Tedros Adhanom, WHO Director-General, says that “we need an urgent reversal from the majority of vaccines going to high-income countries, to the majority going to low-income countries.” The moratorium would need to last at least two months until the end of September in order to meet the agency’s goal of vaccinating at least 10% of each country’s population. The WHO chief gave a reminder that G20 nations have a leadership role to play as they are the biggest producers, consumers, and donors of COVID-19 vaccines.
“The entire world is in the middle of this and as we’ve seen with the emergence of variant after variant, we cannot get out of it unless the whole world gets out of it together, and with the huge disparity in vaccination coverage, we’re simply not going to be able to achieve that,” said Dr. Bruce Aylward, the DG’s senior advisor. He also added that Tedros plans to vaccinate 40% of the world by December and 70% by the middle of 2022.

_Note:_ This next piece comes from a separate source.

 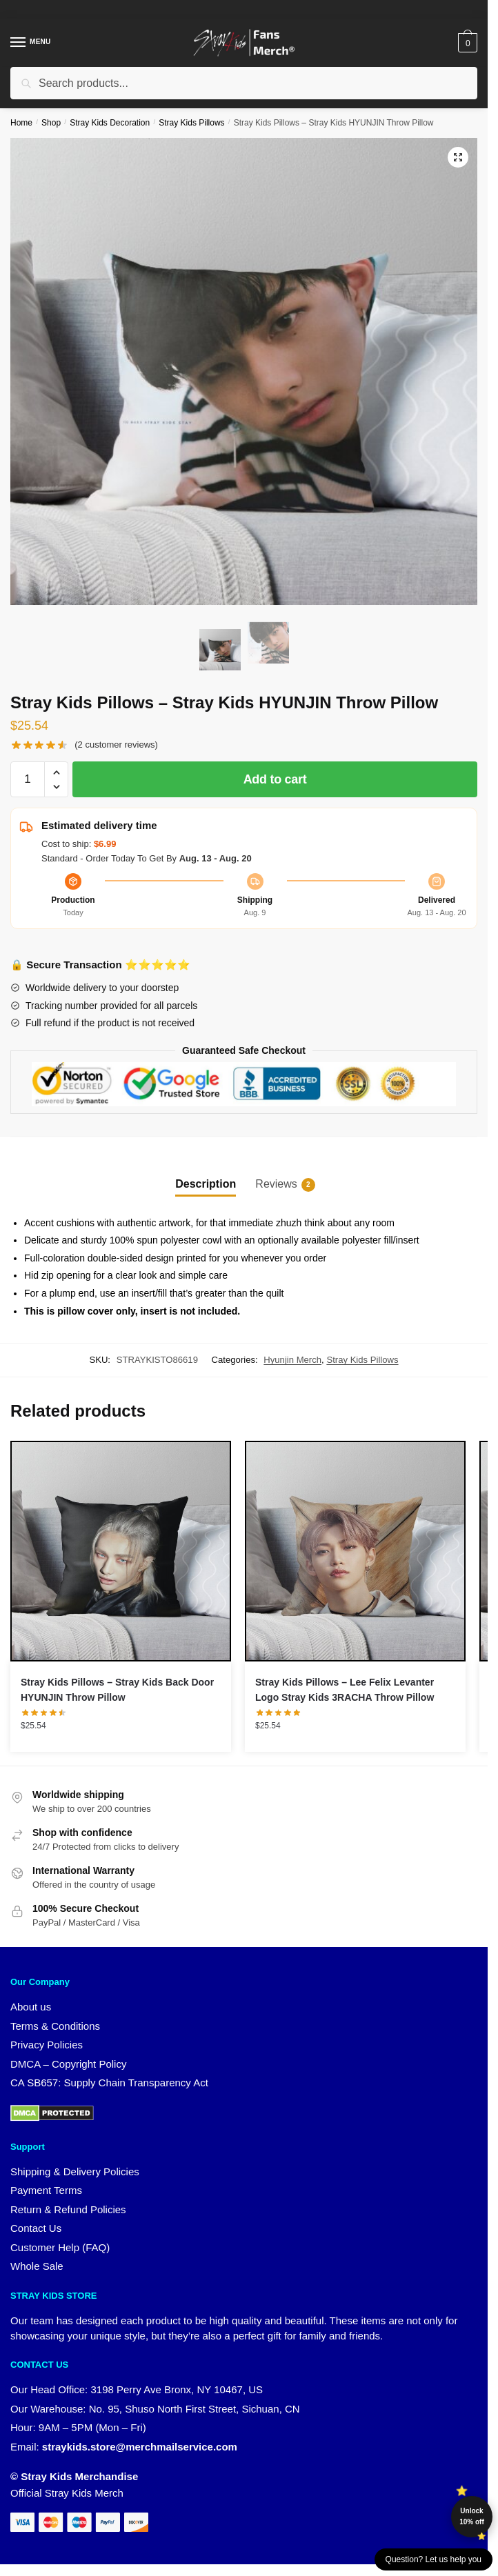 What do you see at coordinates (205, 1184) in the screenshot?
I see `Description [tab]` at bounding box center [205, 1184].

The request comes after Israel and Germany announced that they would start giving out booster jabs to their population soon while the Dominican Republic became one of the first countries to give the third dose last month. The US has rejected WHO’s call, saying that it’s a “false choice” and that they had donated more than 110 million doses of vaccines around the world, more than any other country.
The gap in vaccine distribution is jarring, seeing as how only 1.8% of people in Africa are fully vaccinated, compared with nearly 50% in both the EU and the US, according to Our World in Data. Khairy Jamaluddin, coordinating minister for the immunisation programme, has repeatedly rebuked rich countries for hoarding vaccines, causing poor and less developed countries to have to wait for staggered deliveries. “Poor countries, less developed countries, are left to drown,” said the minister.
Khairy recently revealed that Malaysia is already in talks with vaccine manufacturers to procure the third dose for Malaysians in 2022. Booster vaccine jabs are considered important to further strengthen immunity as various countries are now seeing new waves of infections from the Delta variant of the virus. According to new data from Pfizer, a third shot of the vaccine boosts protection against the Delta variant by five times more.